Quella è la verità che non vogliamo vedere e che ci fa più paura, quella è la verità dalla quale fuggiamo e che, perciò, più ci perseguita!
La paura della morte!
Ma quella è la paura dell’ego, non dello Spirito!
E fin quando saremo attaccati all’ego, avremo sempre paura della morte, della perdita, della fine.
Perché un ego senza ruolo non è nessuno e, perciò, è come se morisse!
Una madre senza figlio non si sente una madre… un figlio senza padre si sente abbandonato… un dipendente senza lavoro o licenziato in tronco potrà cadere in depressione…
Ciò accade perché abbiamo fatto troppo affidamento su qualcosa o qualcuno, arrivando ad identificarci quasi totalmente solo con la nostra personalità e vita sociale.
E proprio questa forte identificazione ci impedisce di incontrare il vuoto e ce lo fa temere…
Ma la minaccia della morte appartiene solo all’ego, alla personalità, alla parte di noi che si è identificata con un ruolo.
Di cosa, infatti, abbiamo paura?
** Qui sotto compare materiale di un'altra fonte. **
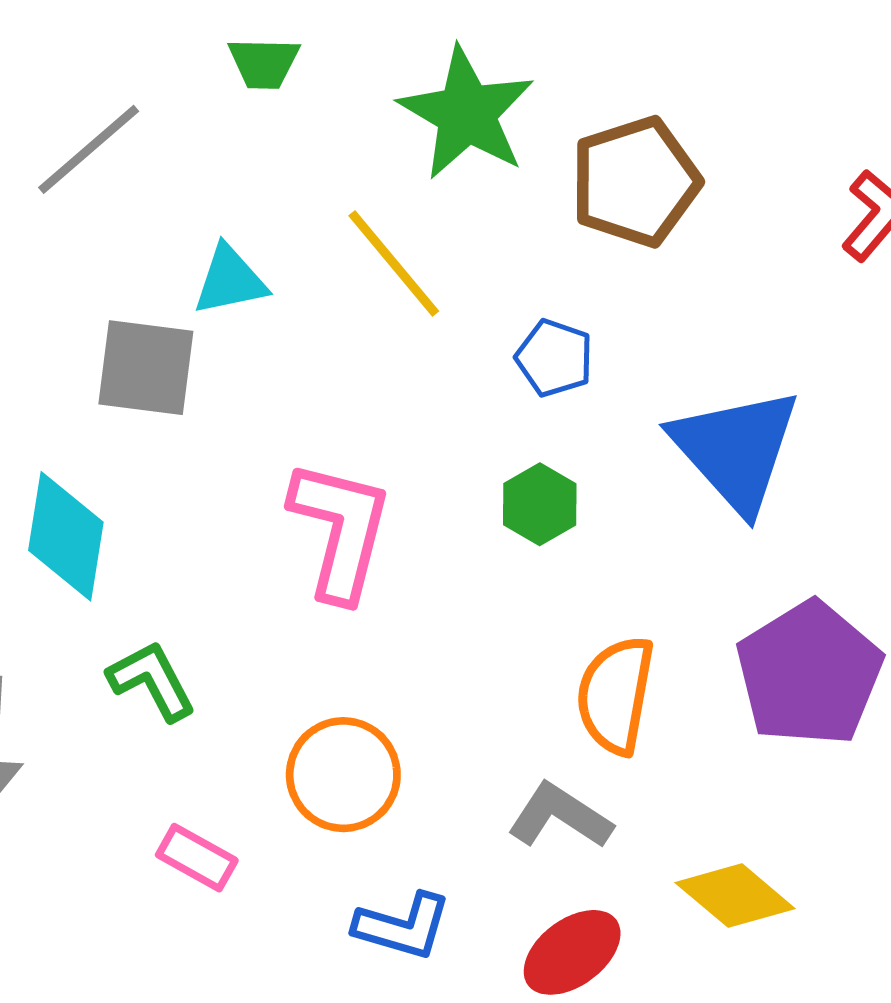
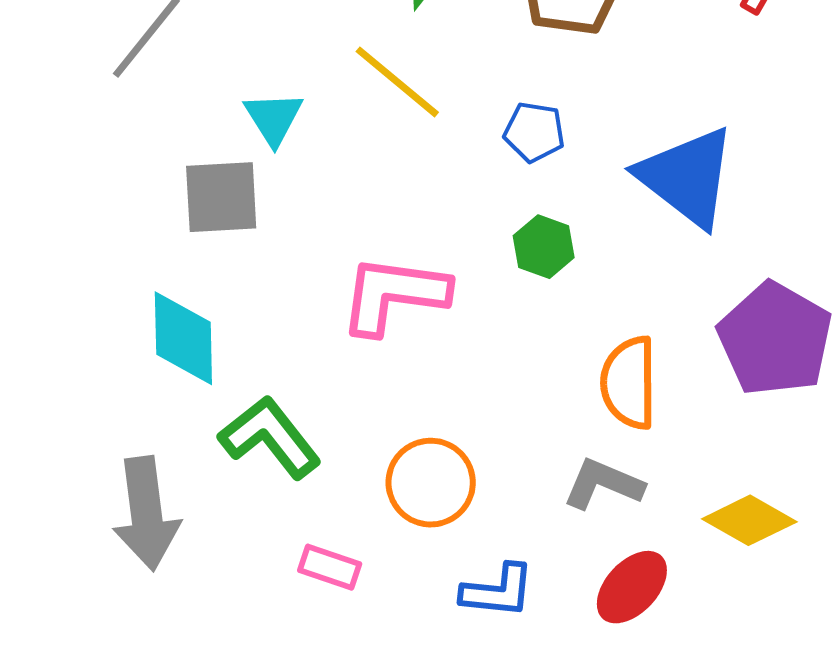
cyan triangle: (230, 280) -> (274, 118), turned -40
pink L-shape: (340, 530) -> (394, 295), turned -86
green L-shape: (152, 681) -> (270, 437), size x1.4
Che tutto finisca?
Finirà, inutile negarlo, tutto finisce, nulla rimane per sempre, ma nulla può morire per lo Spirito (che siamo) perché tutto è interconnesso.
Noi siamo collegati con tutto ciò che ci circonda e mentre una parte del tutto sembra morire, un’altra sta per nascere e noi facciamo parte di entrambe i processi.
Mentre pensiamo di morire, in realtà stiamo rinascendo, ci stiamo solo trasformando, anche se spesso non riusciamo a cogliere questa realtà.
“Se l’inverno dicesse che ha nel cuore la primavera, chi gli crederebbe?” (K.Gibran)
La paura della morte che ci assale è, dunque, la paura di un Ego che si è fin troppo attaccato a qualcosa o qualcuno, di un Ego che vorrebbe che le cose non cambiassero mai e rimanessero per sempre, di un ego separato dal tutto e che vede, perciò, solo se stesso.
Perciò è quella la paura che dovremmo osservare, chiedendoci onestamente: ma è questo ciò che vogliamo? Vogliamo vivere sempre con questa paura di morire o di perdere? Vogliamo continuare a vivere sentendoci soli e abbandonati?
Se la nostra risposta è NO, allora dobbiamo osservarci con determinazione ed assoluta onestà e constatare quanto siamo stati NOI ad aver abbandonato lo Spirito (che siamo) nel momento in cui ci siamo identificati SOLO con il nostro Ego.
Ed è in quel momento che è nata la PAURA DI MORIRE, che non è altro che PAURA DI VIVERE!
Paura di Vivere, cioè, di vivere pienamente ed in connessione con il Tutto, che è solo Vita, mentre l’Ego, isolandoci dal Tutto, è solo morte e separazione, solitudine e vuoto.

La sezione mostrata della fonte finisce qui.